Background: SARS-CoV-2 has been responsible for more than 676 million cases of COVID-19 worldwide. RT-PCR is considered the “gold standard” for the diagnosis of patients suspected of having COVID-19. During the heightened waves of the pandemic, more rapid tests have been required. Point-of-care tests (POCT) for COVID-19 include antigen tests, serological tests, and other molecular-based platforms. The ID NOW™ COVID-19 assay (Abbott) performs an isothermal gene amplification of a target encoding the RNA-dependent RNA polymerase of SARSCoV-2. The main objective of this study was to evaluate the organizational impact following the implementation of a POC testing platform ID NOW™ in a maternity ward.

Materials and Methods: This retrospective study included pregnant women admitted for Groupe Hospitalier Paris Saint-Joseph Paris. The study was conducted over 2 periods lasting 6 months each. The first period (P1) corresponded to the 2nd wave in France (July to December 2020) whereas the second (P2) period focused on the 3rd wave (February to July 2021). During P1, viral detection was performed by RT-PCR at the hospital’s laboratory. During P2, it was performed with the ID NOW™ COVID-19 test directly in the delivery room by nursing staff after training and certification. Our primary endpoint was the length of time in the birth room from admission to discharge in the postpartum period.

Results: 2447 pregnant women were included, 1053 during P1 and 1394 during P2. The median age, percentage of singleton pregnancies, mean gestational age, percentage of nulliparous individuals, percentage of vaginal deliveries, and COVID19 positivity rate were comparable between the two periods. During P2, the length of stay in the delivery room was significantly shorter than during P1 (17.9 vs 14.7 hours, p<0.001).

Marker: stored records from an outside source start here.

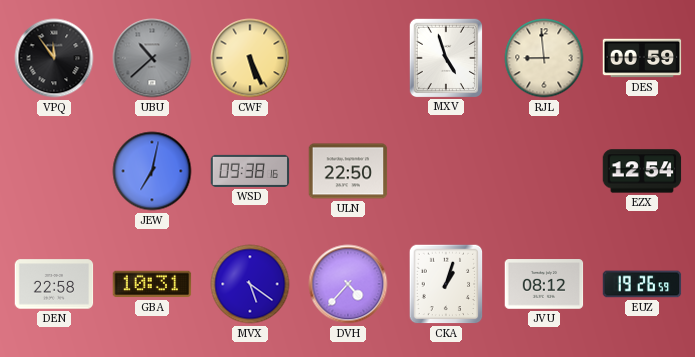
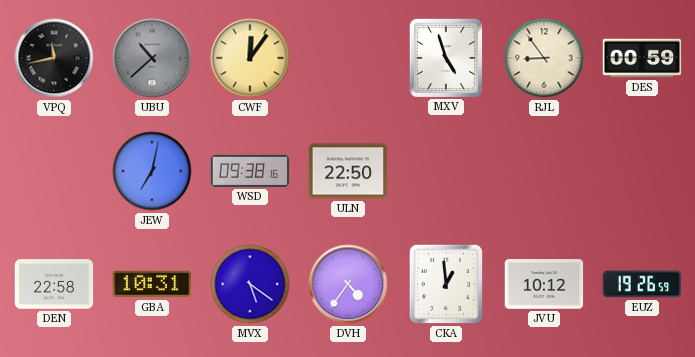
VPQ: 11:54 -> 11:43
CWF: 5:26 -> 12:06
RJL: 8:59 -> 8:54
EZX: 12:54 -> none
DVH: 4:37 -> 4:36
CKA: 1:03 -> 12:59
JVU: 08:12 -> 10:12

Conclusion: Analysis of the data from this study following the implementation of the ID NOW™ POCT in the maternity ward indicates a significant decrease in the length of stay in the birth room. This outcome needs to be confirmed in a multicenter cohort, in particular to precise the specific impact of COVID-19 care on delays.

Keywords

Organizational impact; Point-of-care testing POCT; ID NOW COVID-19; SARS-CoV-2; Maternity ward

Article Details

1. Introduction

SARS-CoV-2 has been responsible for more than 676 million cases of COVID-19 worldwide [1]. The onset of the pandemic revealed our limited supply of molecular tests. Increasing testing for COVID-19 was identified as an essential component of the pandemic control strategy. Thus, rapid and accurate tests were urgently needed. Molecular testing in a point-of-care (POC) strategy in the maternity ward became apparent. Indeed, POC testing (POCT) is associated with large reductions in time to results [2] and could lead to improvements in work flow in the delivery room.

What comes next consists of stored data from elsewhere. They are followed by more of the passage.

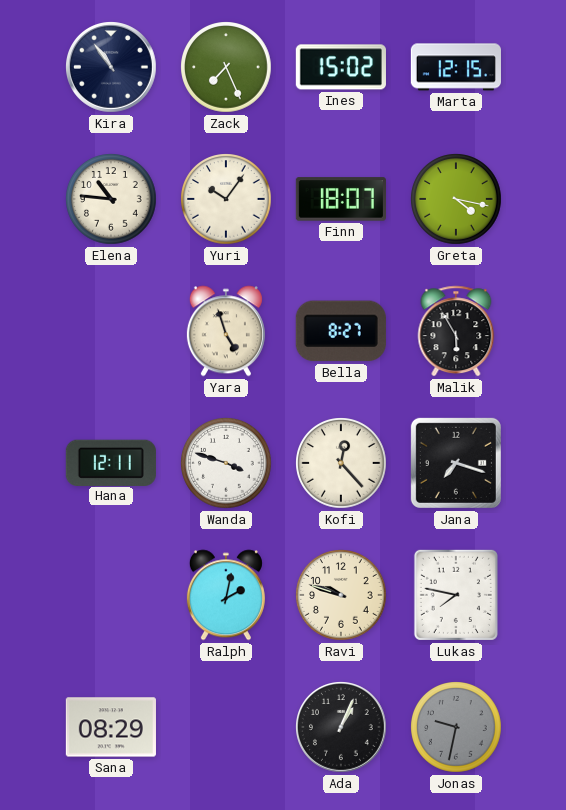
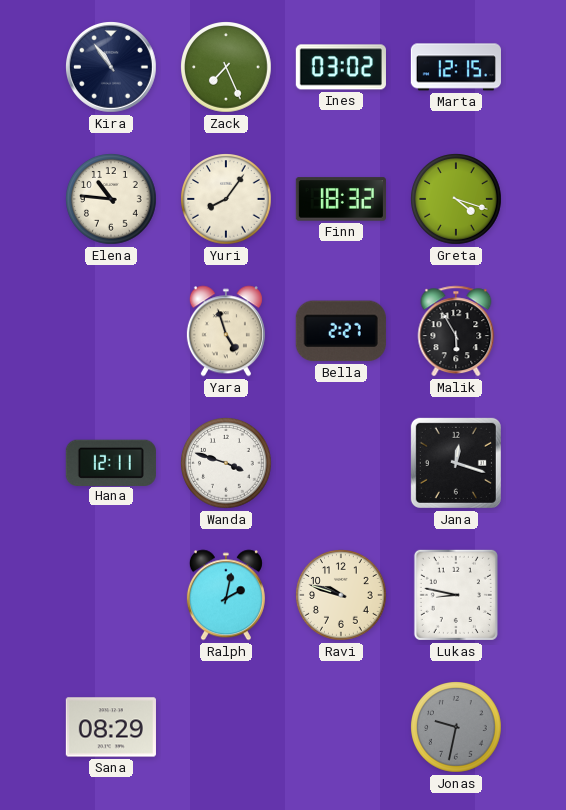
Ines: 15:02 -> 03:02
Yuri: 10:06 -> 8:06
Finn: 18:07 -> 18:32
Greta: 4:17 -> 4:18
Bella: 8:27 -> 2:27
Kofi: 12:23 -> none
Jana: 7:18 -> 12:18
Lukas: 7:47 -> 8:47
Ada: 1:04 -> none
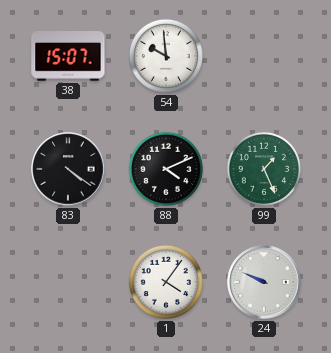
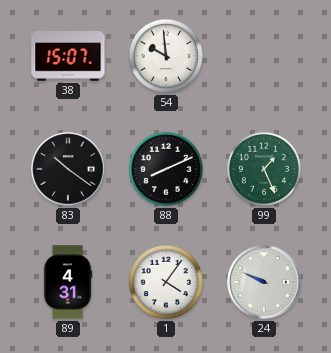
83: 4:21 -> 10:21
88: 4:11 -> 8:11
89: none -> 4:31
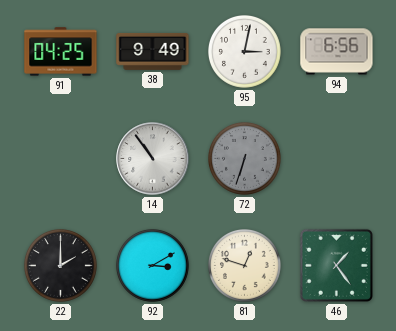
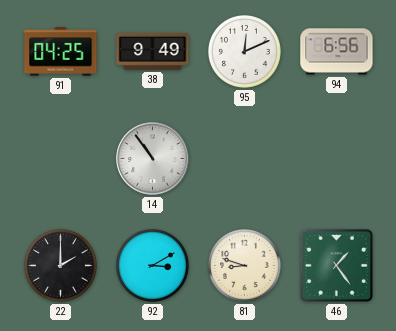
95: 3:02 -> 12:11
72: 6:33 -> none
81: 12:48 -> 8:48
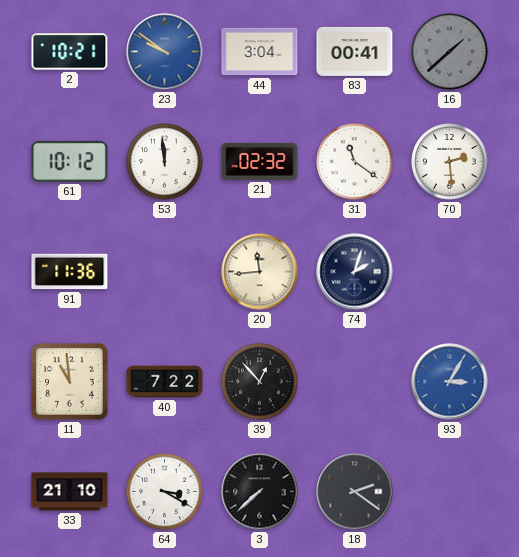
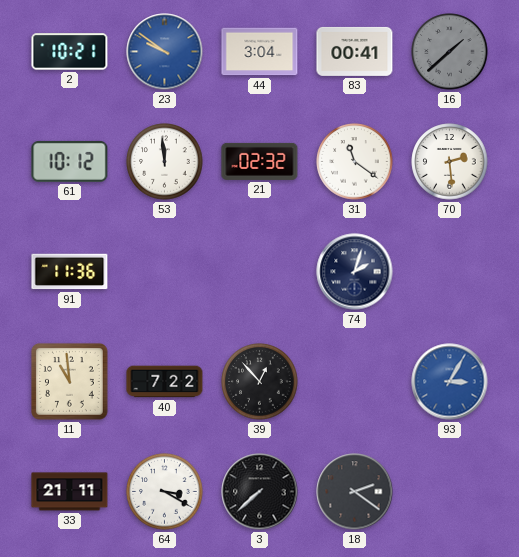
20: 11:44 -> none
33: 21:10 -> 21:11
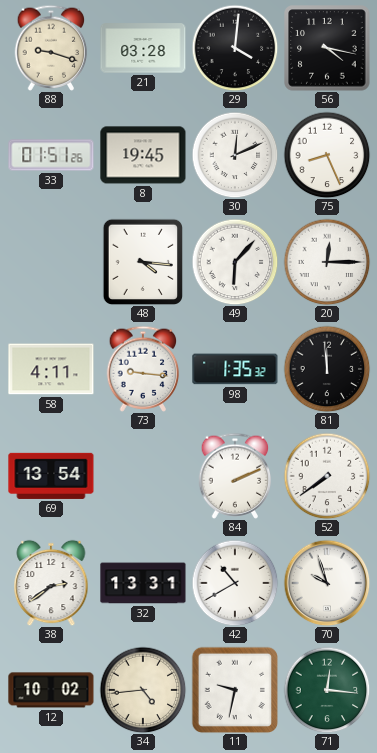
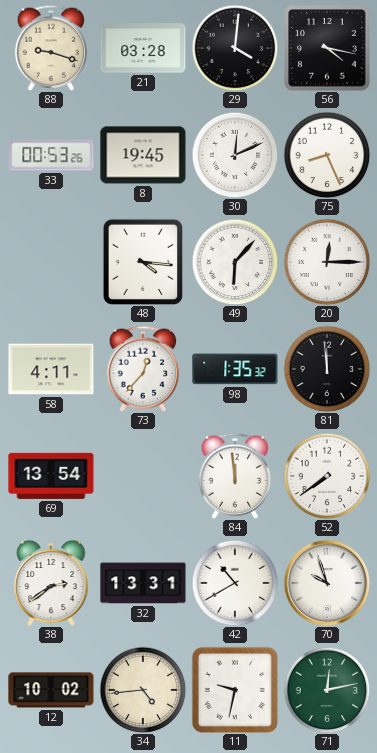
33: 01:51 -> 00:53
73: 9:16 -> 12:37
84: 2:11 -> 11:59
71: 12:16 -> 12:13
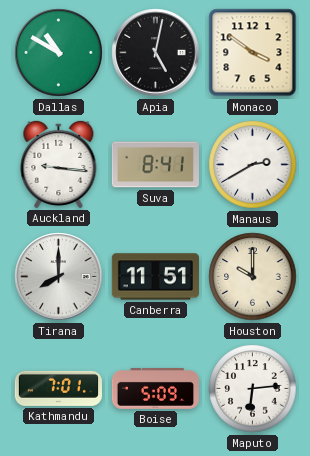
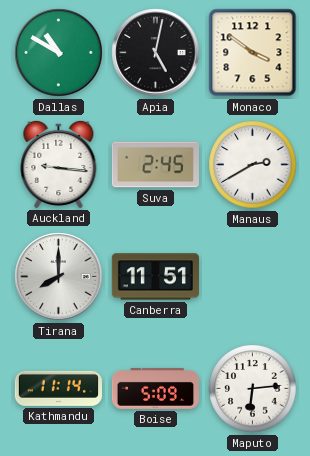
Suva: 8:41 -> 2:45
Houston: 10:00 -> none
Kathmandu: 7:01 -> 11:14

The implementation of POCT for influenza for several years and coronavirus in the emergency department of our hospital has allowed us to benefit from this significant experience [3,4]. The ID NOW™ COVID-19 test is a rapid molecular in vitro diagnostic test based on isothermal nucleic acid amplification using nicking enzyme amplification reaction (NEAR) technology [5,6]. Pregnant women, particularly those with associated comorbidities, seem to be at higher risk of severe complications of SARS-CoV-2 infection than non-pregnant women [7,8]. In addition, a delay in the turnaround for a COVID-19 PCR test result performed in the central laboratory may result in a delay in transfer to the postnatal suite.

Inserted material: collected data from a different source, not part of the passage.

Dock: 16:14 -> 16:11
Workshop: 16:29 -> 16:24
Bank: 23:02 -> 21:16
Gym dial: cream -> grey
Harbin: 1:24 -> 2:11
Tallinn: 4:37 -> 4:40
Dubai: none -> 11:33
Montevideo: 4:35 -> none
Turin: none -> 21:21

RT-PCR is considered the “gold standard” for the diagnosis of COVID-19. During the heightened waves of the pandemic, more rapid tests were required. POCT for COVID-19 includes antigen tests, serological tests, and other molecular-based platforms. The development of rapid molecular diagnostic tests with sensitivity and specificity comparable to the current gold-standard RT-PCR techniques can significantly help expand testing [9,10]. The ID NOW™ COVID-19 assay (Abbott) involves rapid isothermal gene amplification of a target segment encoding the RNA-dependent RNA polymerase gene of SARS-CoV-2. In a previous study, we showed that this ID NOW™ assay had comparable performance to RT-PCR [5]. The main objective of this current study was to evaluate the organizational impact of the implementation of the ID NOW™ POCT platform in our maternity ward.

2. Materials and Methods

2.1 Study design and setting

This was a pre–post study in a single center. All parturients were recruited from the maternity ward of the tertiary hospital Groupe Hospitalier Paris Saint Joseph, France.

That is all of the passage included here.